ABORTION: Obama supports the Supreme Court's 1973 Roe v Wade decision that declared abortion legal and a woman's private decision. McCain has consistently opposed abortion, but has drawn skepticism from some religious conservatives for not being a more vocal opponent of legal abortion in the past.
ENERGY: Obama supports a a windfall-profits tax on oil companies and would promote alternative sources of energy through 150 billion dollars in new funding. He does not rule out the construction of nuclear plants, and has backtracked on his earlier opposition to the extraction of oil off the US coast. McCain rejected offshore- drilling in the past but has become a determined advocate in light of high petrol prices.

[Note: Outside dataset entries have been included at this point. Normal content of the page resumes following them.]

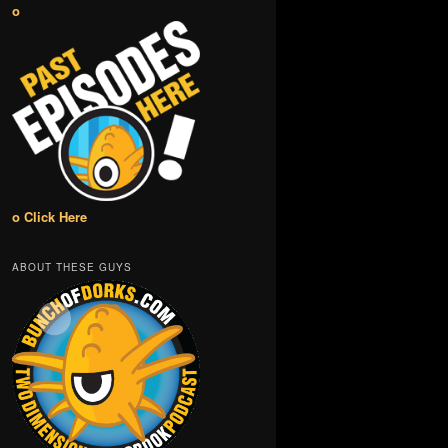
o
o Click Here
ABOUT THESE GUYS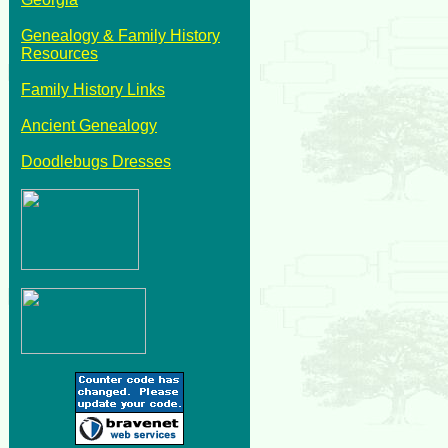
Genealogy & Family History
Resources
Family History Links
Ancient Genealogy
Doodlebugs Dresses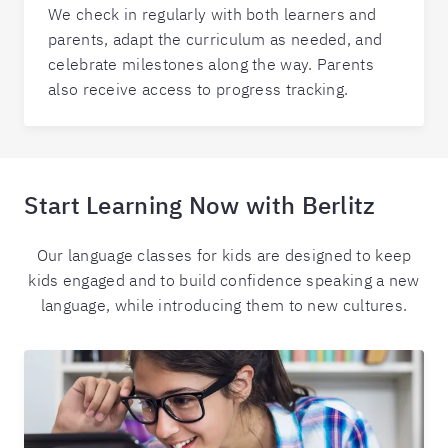
We check in regularly with both learners and
parents, adapt the curriculum as needed, and
celebrate milestones along the way. Parents
also receive access to progress tracking.
Start Learning Now with Berlitz
Our language classes for kids are designed to keep
kids engaged and to build confidence speaking a new
language, while introducing them to new cultures.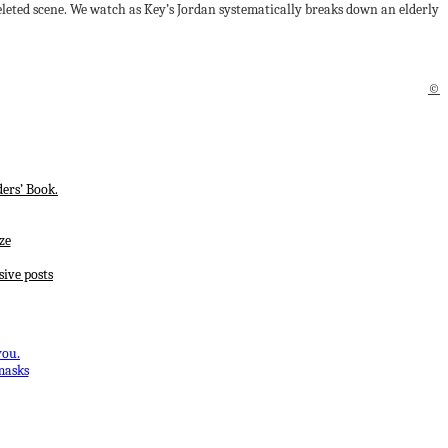
leted scene. We watch as Key’s Jordan systematically breaks down an elderly
©
ers’ Book.
ze
sive posts
you.
masks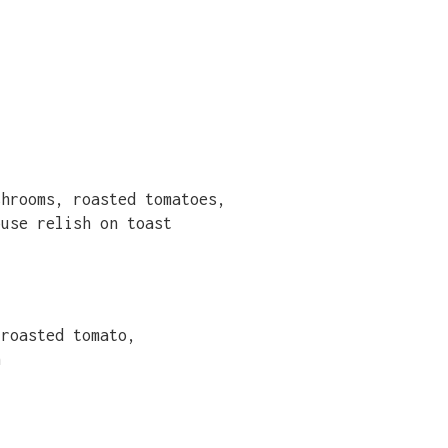
shrooms, roasted tomatoes,
ouse relish on toast
 roasted tomato,
n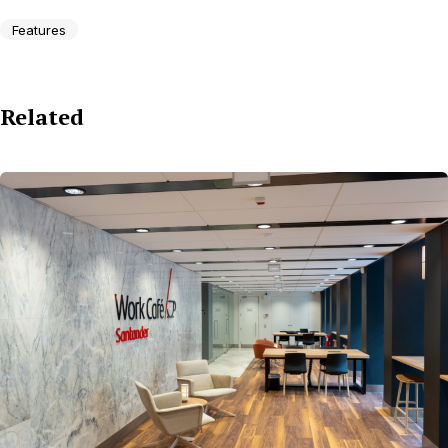
Features
Related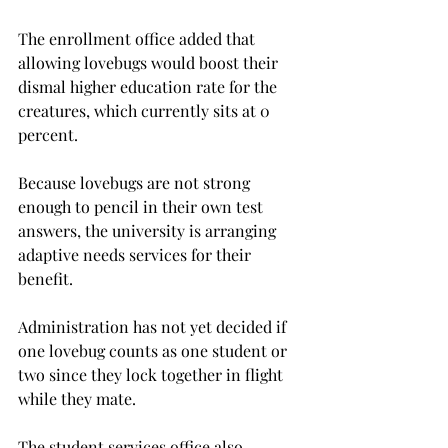
The enrollment office added that 
allowing lovebugs would boost their 
dismal higher education rate for the 
creatures, which currently sits at 0 
percent.

Because lovebugs are not strong 
enough to pencil in their own test 
answers, the university is arranging 
adaptive needs services for their 
benefit.
Administration has not yet decided if 
one lovebug counts as one student or 
two since they lock together in flight 
while they mate.
The student services office also 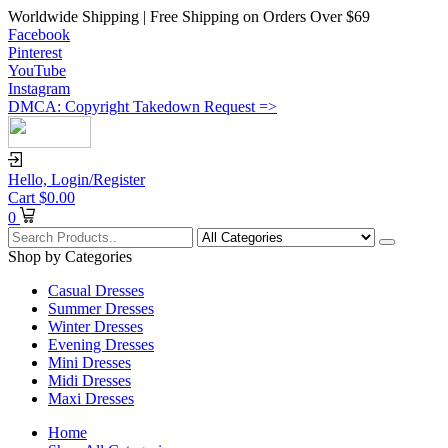
Worldwide Shipping | Free Shipping on Orders Over $69
Facebook
Pinterest
YouTube
Instagram
DMCA: Copyright Takedown Request =>
Hello,
Login/Register
Cart
$
0.00
0
Shop by Categories
Casual Dresses
Summer Dresses
Winter Dresses
Evening Dresses
Mini Dresses
Midi Dresses
Maxi Dresses
Home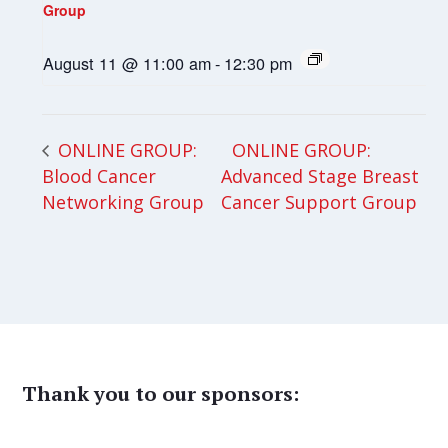
Group
August 11 @ 11:00 am
-
12:30 pm
ONLINE GROUP:
ONLINE GROUP:
Blood Cancer
Advanced Stage Breast
Networking Group
Cancer Support Group
Thank you to our sponsors: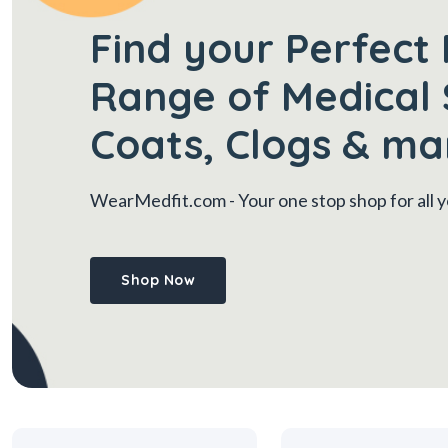
Find your Perfect 
Range of Medical 
Coats, Clogs & ma
WearMedfit.com
- Your one stop shop for all
Shop Now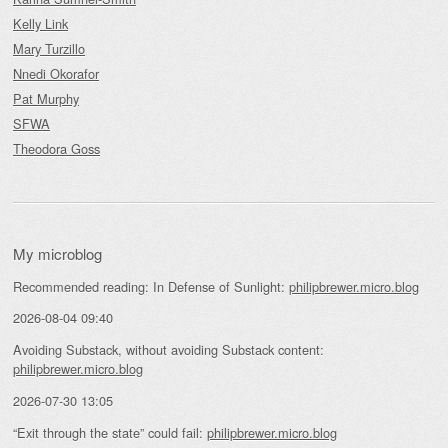
Kelly Link
Mary Turzillo
Nnedi Okorafor
Pat Murphy
SFWA
Theodora Goss
My microblog
Recommended reading: In Defense of Sunlight:
philipbrewer.micro.blog
2026-08-04 09:40
Avoiding Substack, without avoiding Substack content:
philipbrewer.micro.blog
2026-07-30 13:05
“Exit through the state” could fail:
philipbrewer.micro.blog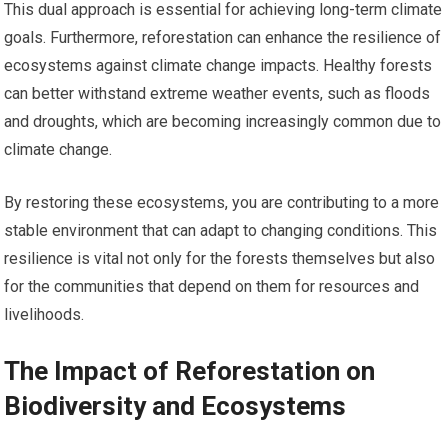
This dual approach is essential for achieving long-term climate
goals. Furthermore, reforestation can enhance the resilience of
ecosystems against climate change impacts. Healthy forests
can better withstand extreme weather events, such as floods
and droughts, which are becoming increasingly common due to
climate change.
By restoring these ecosystems, you are contributing to a more
stable environment that can adapt to changing conditions. This
resilience is vital not only for the forests themselves but also
for the communities that depend on them for resources and
livelihoods.
The Impact of Reforestation on
Biodiversity and Ecosystems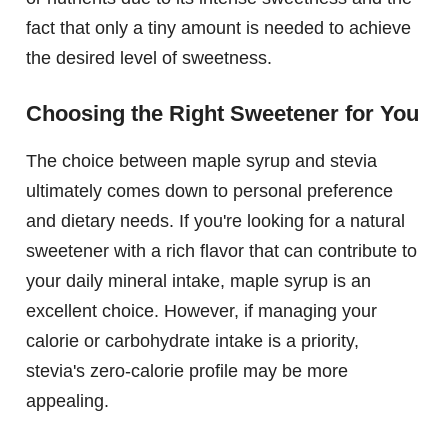
fact that only a tiny amount is needed to achieve
the desired level of sweetness.
Choosing the Right Sweetener for You
The choice between maple syrup and stevia
ultimately comes down to personal preference
and dietary needs. If you're looking for a natural
sweetener with a rich flavor that can contribute to
your daily mineral intake, maple syrup is an
excellent choice. However, if managing your
calorie or carbohydrate intake is a priority,
stevia's zero-calorie profile may be more
appealing.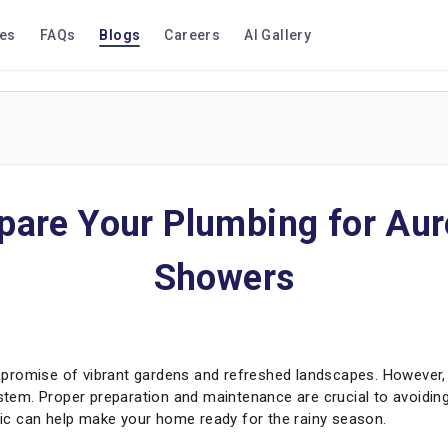
ces
FAQs
Blogs
Careers
AI Gallery
pare Your Plumbing for Au
Showers
promise of vibrant gardens and refreshed landscapes. However,
em. Proper preparation and maintenance are crucial to avoiding
tric can help make your home ready for the rainy season.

McCain is in favour of a huge increase in the use of nuclear energy: he wants to build 45 new plants by 2030. He prefers tax incentives over new spending to promote alternative sources of energy, including wind and solar power.
CLIMATE CHANGE: Obama and McCain both favour the emissions trading system that President George W Bush has long opposed. By 2050, Obama plans to cut the greenhouse-gas emissions blamed for global warming to 80 per cent below 1990 levels. McCain advocates a 60-per-cent cut by the same date. Both support internationally binding objectives to reduce emissions that would include China, India and Russia.

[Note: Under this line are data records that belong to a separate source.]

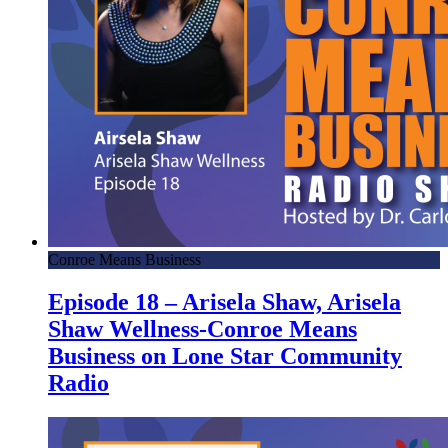
Conroe Means Business
Episode 18 – Arisela Shaw, Arisela
Shaw Wellness-Conroe Means
Business on Lone Star Community
Radio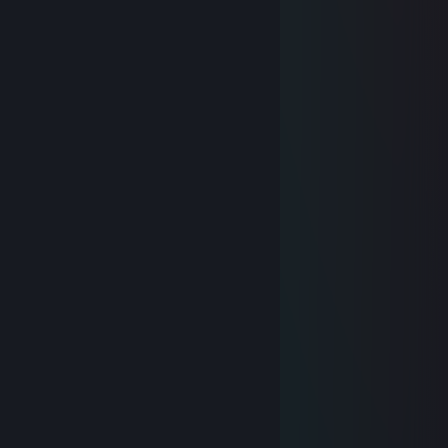
⠀⠀⠀⠀⠀⠀└⚠️This folder is empty
⠀⠀⠀⠀⠀└📁 Aim
⠀⠀⠀⠀⠀⠀└⚠️This folder is empty
📁USB DRIVE (F:)
└📁PORN
└⠀✅GAY PORN
lolgandon
Feb 11, 2022 @ 11:46am
Cartier jeans ain't no way i can sag
Fatakaf
Feb 17, 2021 @ 3:14am
..............▄▌░░░░▐▄
............▐░░░░░░░▌
....... ▄█▓░░░░░░▓█▄
....▄▀░░▐░░░░░░▌░▒▌
.▐░░░░▐░░░░░░▌░░░▌
▐ ░░░░▐░░░░░░▌░░░▐
▐ ▒░░░ ▐░░░░░░▌░▒▒▐
▐ ▒░░░░▐░░░░░░▌░▒▐
..▀▄▒▒▒▒▐░░░░░░▌▄▀
........ ▀▀▀ ▐░░░░░░▌
.................▐░░░░░░▌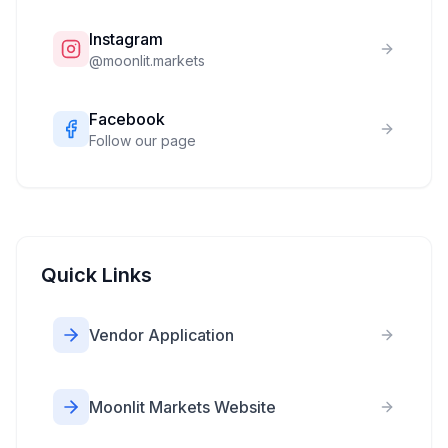
Instagram
@
moonlit.markets
Facebook
Follow our page
Quick Links
Vendor Application
Moonlit Markets Website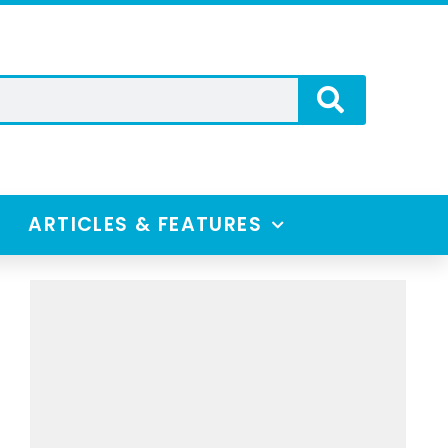
ARTICLES & FEATURES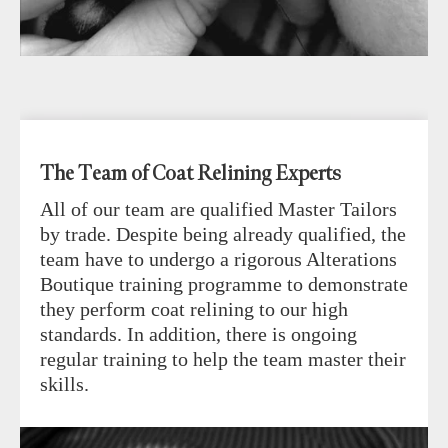
The Team of Coat Relining Experts
All of our team are qualified Master Tailors
by trade. Despite being already qualified, the
team have to undergo a rigorous Alterations
Boutique training programme to demonstrate
they perform coat relining to our high
standards. In addition, there is ongoing
regular training to help the team master their
skills.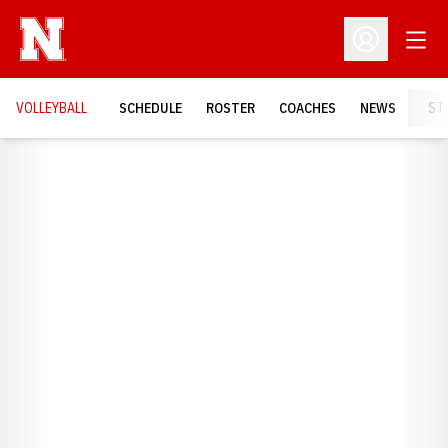
Open
Open Profil
VOLLEYBALL
SCHEDULE
ROSTER
COACHES
NEWS
ST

IRAQ: Obama opposed the Iraq War from the start, while McCain backed the 2003 invasion. But their positions are no longer that different. Obama has promised to pull all US combat forces out of Iraq within 16 months, but over the summer suggested there may be some flexibility based on conditions. The Republican thinks any plans for a withdrawal have to be made by commanders on the ground. McCain thinks victory in Iraq is essential for the security of the United States and of the free world, while Obama has called for a greater focus on the war in Afghanistan. Early on, McCain criticized Bush's Iraq policy and called for more troops, a strategy that appears to have succeeded under Bush's recent 'surge.'
IRAN: Obama and McCain both want to prevent Iran from acquring the capability to produce nuclear weapons and have not taken any options off table. However, Obama supports direct talks with the Iranian leadership, though he said he does not intend to risk being used for propaganda purposes. McCain rejects unconditional dialogue with Tehran.

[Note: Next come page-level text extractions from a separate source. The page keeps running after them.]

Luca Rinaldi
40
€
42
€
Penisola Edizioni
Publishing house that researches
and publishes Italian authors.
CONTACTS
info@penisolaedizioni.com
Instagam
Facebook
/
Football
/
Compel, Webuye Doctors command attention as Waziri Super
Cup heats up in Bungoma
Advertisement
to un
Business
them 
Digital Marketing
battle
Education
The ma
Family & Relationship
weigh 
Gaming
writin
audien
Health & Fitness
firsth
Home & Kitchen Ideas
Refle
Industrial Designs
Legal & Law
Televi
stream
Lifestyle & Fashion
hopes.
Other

TRANSATLANTIC RELATIONS: Obama and McCain both want to strengthen transatlantic ties. Both hope that key allies to increase their engagement around the world and spend more on defence. They want France and Germany to contribute more troops to Afghanistan without restrictions them limit them to non-combat roles. Both candidates have pledged to adopt a more multilateral approach to foreign affairs than the current president.